# Research Plan: GenomeOcean - Efficient Foundation Model for Genome Generation

## Problem

We aim to address the underexplored potential of generative modeling in genomics by developing a genome foundation model that can synthesize new DNA sequences. While existing genome foundation models like DNABERT and Nucleotide Transformers excel at discriminative tasks such as promoter prediction and splice site detection, they leave the generative capabilities largely untapped. Generative genome models hold promise for synthetic biology applications and designing organisms with desired traits.

We hypothesize that for a generative genome model to be valuable in real-world applications, it must satisfy two fundamental criteria: contextual adherence and computational efficiency. Contextual adherence means the generated sequences should faithfully follow the input context while remaining biologically plausible, retaining species-specific information and demonstrating appropriate functional characteristics. Computational efficiency is crucial because generating novel, realistic DNA sequences often requires extensive experimentation with large numbers of candidates.

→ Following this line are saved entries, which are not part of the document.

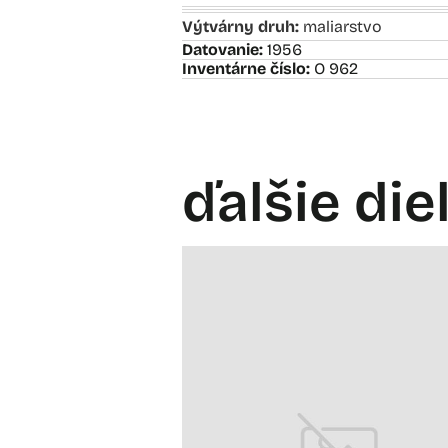
Výtvárny druh:
maliarstvo
Datovanie:
1956
Inventárne číslo:
O 962
ďalšie die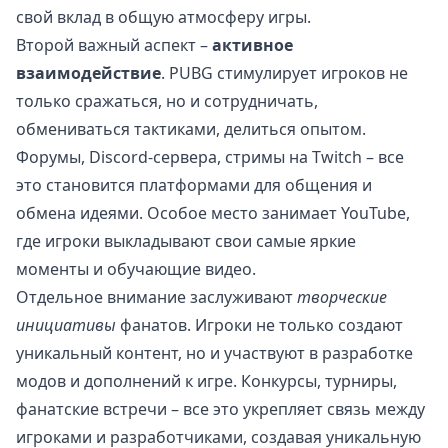
свой вклад в общую атмосферу игры.
Второй важный аспект –
активное
взаимодействие
. PUBG стимулирует игроков не
только сражаться, но и сотрудничать,
обмениваться тактиками, делиться опытом.
Форумы, Discord-сервера, стримы на Twitch – все
это становится платформами для общения и
обмена идеями. Особое место занимает YouTube,
где игроки выкладывают свои самые яркие
моменты и обучающие видео.
Отдельное внимание заслуживают
творческие
инициативы
фанатов. Игроки не только создают
уникальный контент, но и участвуют в разработке
модов и дополнений к игре. Конкурсы, турниры,
фанатские встречи – все это укрепляет связь между
игроками и разработчиками, создавая уникальную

We further hypothesize that training on diverse environmental samples from various ecosystems will enable better contextual adherence compared to models trained primarily on reference genomes, which possess inherent biases. Environmental samples provide more comprehensive representation of Earth's genetic diversity, allowing the model to learn from a vastly larger and more varied genetic repertoire.

## Method

We will develop GenomeOcean, a 4-billion-parameter genome foundation model using an efficiency-oriented design approach. Our methodology involves three key components:

**Architecture Selection**: We will conduct preliminary experiments to systematically evaluate different design choices including tokenization methods (character-level, overlapping k-mer, non-overlapping k-mer, and BPE), model architectures (Transformers vs. State Space Models vs. Mixture-of-Experts), and training objectives (masked language modeling vs. causal language modeling). Based on these empirical insights, we will select the most suitable combination for both expressiveness and efficiency.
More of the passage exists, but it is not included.